BABBIT
Las torres de Zenith se alzaban sobre la niebla matinal;
austeras torres de acero, cemento y piedra caliza, firmes como rocas y
delicadas como varillas de plata.
Caminé entre los solitarios y tristes escombros de una
ciudad ya muerta. Aquí y allá aparecían escombros de diferentes tamaños, y a
los lados de vez en cuando surgían soberbias columnas que delataban una eminente
grandeza pasada. Las sombras se escondían y volvían a aparecer, con un deje
siniestro que fomentaba una inquietud asfixiante. Sentías que el lugar te
espiaba, como un muerto cuya presencia misma te inspira culpabilidad. El
silencio era tal que se podía cortar con un cuchillo. De repente, se oyó un
sonido que rasgó la tensión del silencio. No miré a su dirección: la sequedad
del ruido delataba la caída de una piedra de más o menos poco tamaño. No
obstante, me preparé para que el atacante iniciase su mortal danza. En las
ruinas todavía existían numerosos demonios, de apariencia de una mujer de 18
años que te hacia señas para que fueses con ella.
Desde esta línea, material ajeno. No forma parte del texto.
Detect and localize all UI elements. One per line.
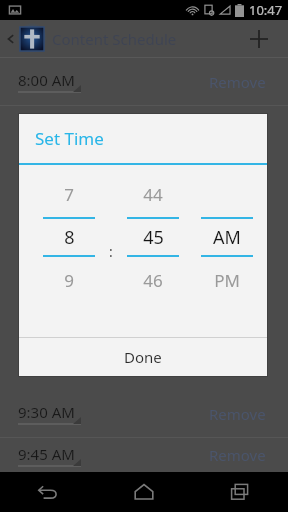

Si el incauto caía en la
trampa, rápidamente descubría el grotesco rostro del demonio, cuya descomunal
boca se abalanzaba sobre él, devorando su cuerpo en pocos segundos. Lo poco que
tarda un demonio en engullir un humano es de las pocas cosas que de ser vistas,
puede quitarte el estreñimiento durante varios meses. Volviendo al tema
inicial, sentía la presencia del demonio en mis cercanías, exactamente detrás
de una gran roca justo a mi derecha. El modo de lidiar con estos inoportunos
residía únicamente en ignorarles, ya que el demonio solo puede alimentarse de
tu carne si le abres tu alma. Hasta entonces conservara su artificial cara. No
obstante, es importante no realizar ningún movimiento busco, ya que acompañando
a los demonios suelen haber siempre una jauría de perros infernales que, aunque
ciegos, poseían un oído decente. Comencé a andar lentamente hacia una explanada
que se abría más adelante, con tan buena suerte que el olor a carne podrida
despisto a mis seguidores. Este olor es común augurio de la proximidad de un
ogro, el cual no te suele molestar si no invades su territorio. Comencé a
aligerar mi marcha para evitar encontrarme con el indeseable gigante, y
rápidamente llegue hasta mi objetivo. Seguidamente, busqué un lugar elevado
como un árbol para pasar la creciente noche. Encontré uno ideal muy poco
visible, por lo cual era idóneo. Preparé la cama en una rama, y comprobé por
última vez que no hubiese vecinos. Antes de acostarme, recordé lo que dijo mi
abuelo: “este mundo no acoge a los débiles”, y pensé que tenía razón.